In their stable of artists, you get the feeling that the materiality of the work—the imagination and refinement that are put into its surfaces—counts for almost as much as the image. Or, to put it vulgarly, that the medium bears as much weight as the message. I have a tough time figuring out what Albert York, one of Davis & Langdale’s leading lights, is getting at, but by God the art he makes is physically wonderful to look at, visually compelling. Three years ago, I went to Davis & Langdale to see a show of collages by a painter named Robert Ohnigian. These works simply would not let me go; seized by what I call “Lot’s wife syndrome,” I bought one. I look at it perhaps a dozen times a day. What it may be of, or about, or that I got it for a price that the inhabitants of $30 million condominiums consider derisory, doesn’t matter. Its facture, its presence, is simply…well, seductive, irresistible. If I had to sum up in a word what I feel is the dominant quality of the work in their gallery, it would be: original.
It’s no surprise, therefore, that an artist to whom Cecily feels especially close in a whole palette ways is Lucian Freud. He was never a gallery artist. “Simply too expensive for us,” Cecily says. But a close close friend he was—even though Freud, by most accounts, wasn’t the easiest of people to deal with. The man’s roadway to Olympus is littered with busted relationships. But with Cecily and Roy, he appears to have been loyal, constant, dazzling, open; the key, Cecily appears to think, is that Freud was fiercely protective of his artistic space—his projects, his separateness, his genius—and woe betide anyone who ambled unthinkingly (or aspirationally) across those boundaries. We observed those boundaries, she intimates, and were repaid in the coin of friendship. Davis and Langdale participated in the first Freud exhibition in the United States in the early 1970s. But they backed off a proposal for a show of “secondary” holdings of Freud’s work when it seemed likely to endanger the friendship.

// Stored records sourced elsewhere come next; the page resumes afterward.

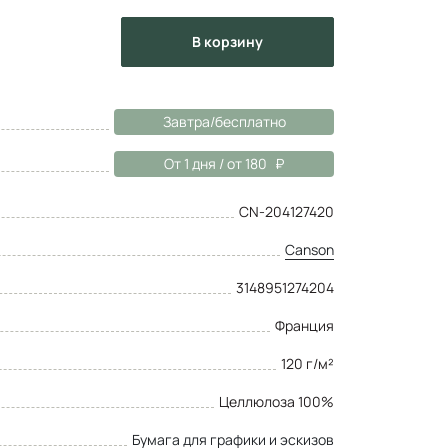
в корзину
Завтра/бесплатно
От 1 дня / от 180
CN-204127420
Canson
3148951274204
Франция
120 г/м²
Целлюлоза 100%
Бумага для графики и эскизов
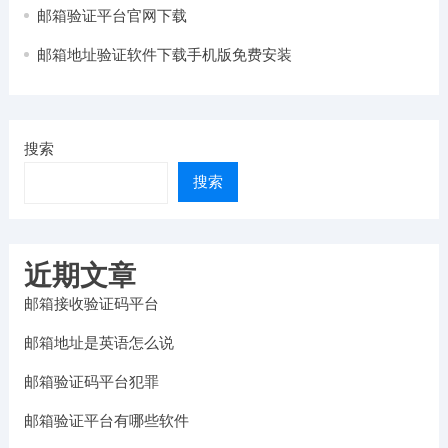
邮箱验证平台官网下载
邮箱地址验证软件下载手机版免费安装
搜索
搜索
近期文章
邮箱接收验证码平台
邮箱地址是英语怎么说
邮箱验证码平台犯罪
邮箱验证平台有哪些软件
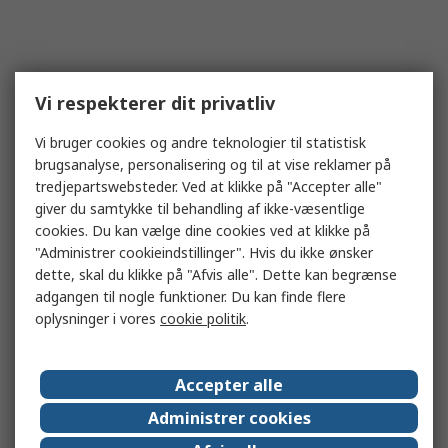
Vi respekterer dit privatliv
Vi bruger cookies og andre teknologier til statistisk
brugsanalyse, personalisering og til at vise reklamer på
tredjepartswebsteder. Ved at klikke på "Accepter alle"
giver du samtykke til behandling af ikke-væsentlige
cookies. Du kan vælge dine cookies ved at klikke på
"Administrer cookieindstillinger". Hvis du ikke ønsker
dette, skal du klikke på "Afvis alle". Dette kan begrænse
adgangen til nogle funktioner. Du kan finde flere
oplysninger i vores
cookie politik
.
Accepter alle
Administrer cookies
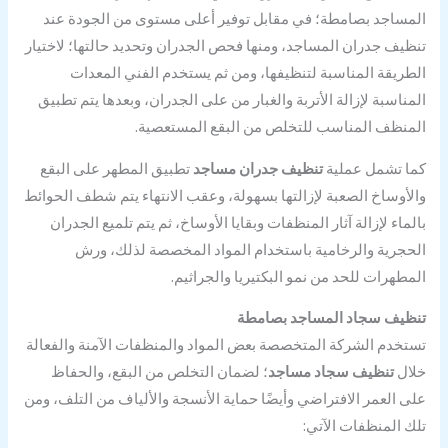
المساجد
بصامطة؛ في مقابل توفير أعلى مستوى من الجودة عند
تنظيف جدران المساجد، ومنها فحص الجدران وتحديد حالتها؛ لاختيار
الطريقة المناسبة لتنظيفها، ومن ثم يستخدم الفني المعدات
المناسبة لإزالة الأتربة والغبار من على الجدران، وبعدها يتم تطبيق
المنظف المناسب للتخلص من البقع المستعصية.
كما تشمل عملية
تنظيف جدران مساجد
تطبيق المطهر على البقع
والأوساخ الصعبة لإزالتها بسهولة، وعقب الانتهاء يتم شطف الحوائط
بالماء لإزالة آثار المنظفات وبقايا الأوساخ، ثم يتم تلميع الجدران
الحجرية والرخامية باستخدام المواد المخصصة لذلك، ورش
المطهرات للحد من نمو البكتيريا والجراثيم.
تنظيف سجاد المساجد بصامطة
تستخدم الشركة المتخصصة بعض المواد والمنظفات الآمنة والفعالة
خلال
تنظيف سجاد مساجد
؛ لضمان التخلص من البقع، والحفاظ
على العمر الافتراضي وأيضًا حماية الأنسجة والألياف من التلف، ومن
تلك المنظفات الآتي:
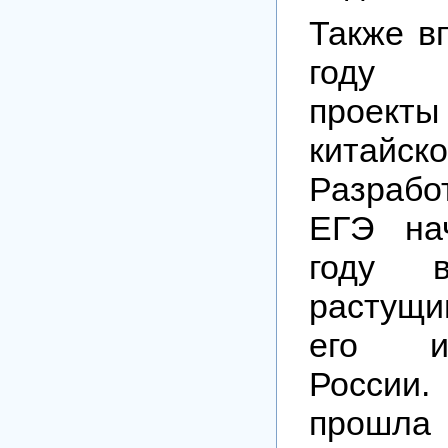
Также в
году о
проект
китайс
Разраб
ЕГЭ на
году 
растущи
его и
Росси
прошла 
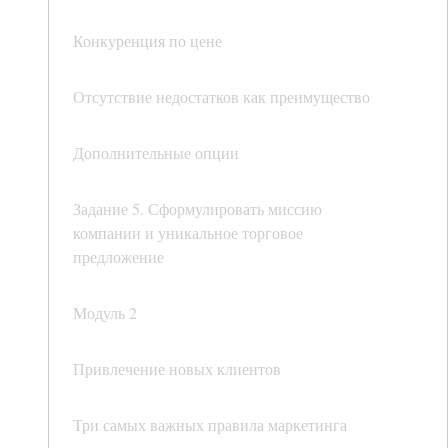
Конкуренция по цене
Отсутствие недостатков как преимущество
Дополнительные опции
Задание 5. Сформулировать миссию
компании и уникальное торговое
предложение
Модуль 2
Привлечение новых клиентов
Три самых важных правила маркетинга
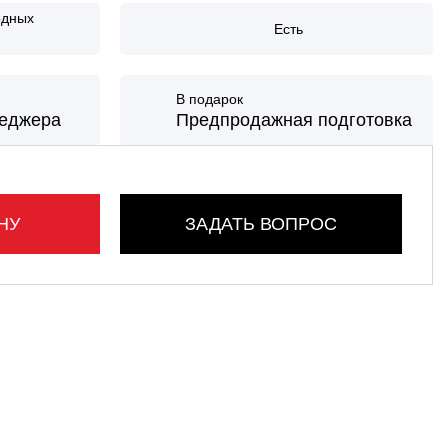
одных
Есть
В подарок
неджера
Предпродажная подготовка
НУ
ЗАДАТЬ ВОПРОС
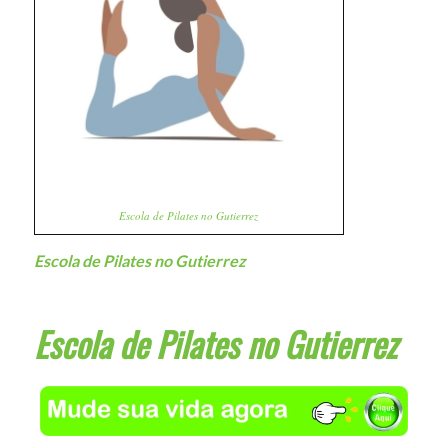
Escola de Pilates no Gutierrez
Escola de Pilates no Gutierrez
Escola de Pilates no Gutierrez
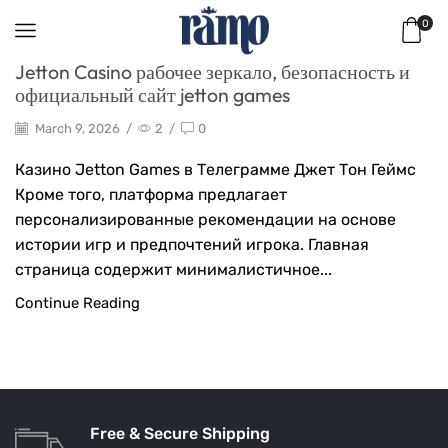
0
Jetton Casino рабочее зеркало, безопасность и
официальный сайт jetton games
March 9, 2026
/
2
/
0
Казино Jetton Games в Телеграмме Джет Тон Геймс
Кроме того, платформа предлагает
персонализированные рекомендации на основе
истории игр и предпочтений игрока. Главная
страница содержит минималистичное...
Continue Reading
Free & Secure Shipping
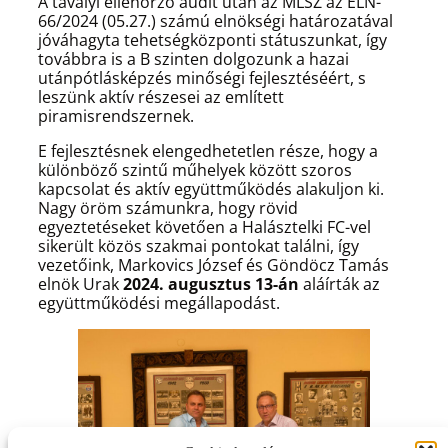
A tavalyi ellenörző audit után az MLSZ az ELN-
66/2024 (05.27.) számú elnökségi határozatával
jóváhagyta tehetségközponti státuszunkat, így
továbbra is a B szinten dolgozunk a hazai
utánpótlásképzés minőségi fejlesztéséért, s
leszünk aktív részesei az említett
piramisrendszernek.
E fejlesztésnek elengedhetetlen része, hogy a
különböző szintű műhelyek között szoros
kapcsolat és aktív együttműködés alakuljon ki.
Nagy öröm számunkra, hogy rövid
egyeztetéseket követően a Halásztelki FC-vel
sikerült közös szakmai pontokat találni, így
vezetőink, Markovics József és Göndöcz Tamás
elnök Urak
2024. augusztus 13-án
aláírták az
együttműködési megállapodást.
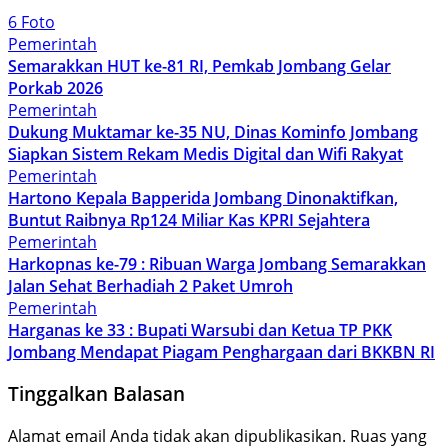
6 Foto
Pemerintah
Semarakkan HUT ke-81 RI, Pemkab Jombang Gelar
Porkab 2026
Pemerintah
Dukung Muktamar ke-35 NU, Dinas Kominfo Jombang
Siapkan Sistem Rekam Medis Digital dan Wifi Rakyat
Pemerintah
Hartono Kepala Bapperida Jombang Dinonaktifkan,
Buntut Raibnya Rp124 Miliar Kas KPRI Sejahtera
Pemerintah
Harkopnas ke-79 : Ribuan Warga Jombang Semarakkan
Jalan Sehat Berhadiah 2 Paket Umroh
Pemerintah
Harganas ke 33 : Bupati Warsubi dan Ketua TP PKK
Jombang Mendapat Piagam Penghargaan dari BKKBN RI
Tinggalkan Balasan
Alamat email Anda tidak akan dipublikasikan.
Ruas yang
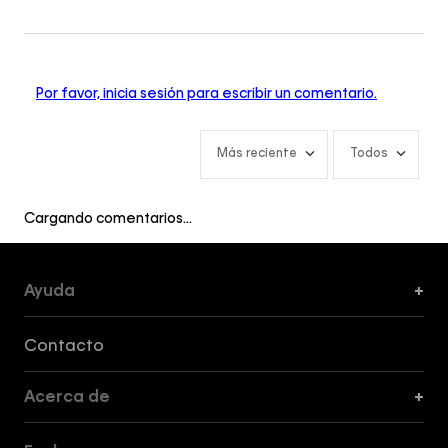
Por favor, inicia sesión para escribir un comentario.
Más reciente
Todos
Cargando comentarios…
Ayuda
+
Formas de Pago, Envío y Servicio al Cliente
Contacto
Acerca de
+
Guía de Cortes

“It’s very, very difficult to move with the times,” Cecily observed at one point. But her tone and expression were hardly elegiac. Losing Roy has challenged her. But there’ll always be a place for the kind of art that Cecily specializes in: discreet, well-made, and doesn’t shriek its price from the wall. In today’s noisy Chelsea world, the quietists seem to be losing ground. That’s what concerns Cecily. Everything’s so big, clamorous, self-validating, derivative, and loud today. The taste for art that needs to savored up close seems to be eroding. And yet, how can one get through life without it? Or without the likes of Cecily Langdale, of Davis and Langdale? The answer’s easy: we can’t—and we shouldn’t.